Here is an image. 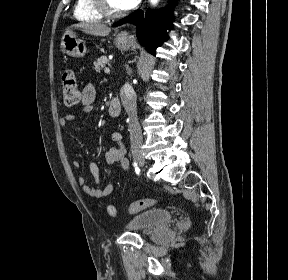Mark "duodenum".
<instances>
[{"label": "duodenum", "instance_id": "1", "mask_svg": "<svg viewBox=\"0 0 288 280\" xmlns=\"http://www.w3.org/2000/svg\"><path fill=\"white\" fill-rule=\"evenodd\" d=\"M107 112L111 118H117L121 113L120 101L116 98L112 99L108 105Z\"/></svg>", "mask_w": 288, "mask_h": 280}]
</instances>
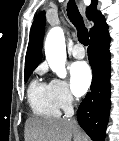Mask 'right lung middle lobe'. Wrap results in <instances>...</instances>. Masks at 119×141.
<instances>
[{
	"instance_id": "obj_1",
	"label": "right lung middle lobe",
	"mask_w": 119,
	"mask_h": 141,
	"mask_svg": "<svg viewBox=\"0 0 119 141\" xmlns=\"http://www.w3.org/2000/svg\"><path fill=\"white\" fill-rule=\"evenodd\" d=\"M32 71L31 72H25L24 73V76H25V81L28 80L29 76L31 75Z\"/></svg>"
}]
</instances>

## EXERCISE INSTRUCTIONS
Having located the line with "Mask 'right lung", copy it exactly along with every later line through the end of the listing above, but omit the pictures.

## RESPONSE
Mask 'right lung middle lobe'. Wrap results in <instances>...</instances>. Masks at 119×141.
<instances>
[{
	"instance_id": "obj_1",
	"label": "right lung middle lobe",
	"mask_w": 119,
	"mask_h": 141,
	"mask_svg": "<svg viewBox=\"0 0 119 141\" xmlns=\"http://www.w3.org/2000/svg\"><path fill=\"white\" fill-rule=\"evenodd\" d=\"M32 71L31 72H25L24 73V76H25V81L28 80L29 76L31 75Z\"/></svg>"
}]
</instances>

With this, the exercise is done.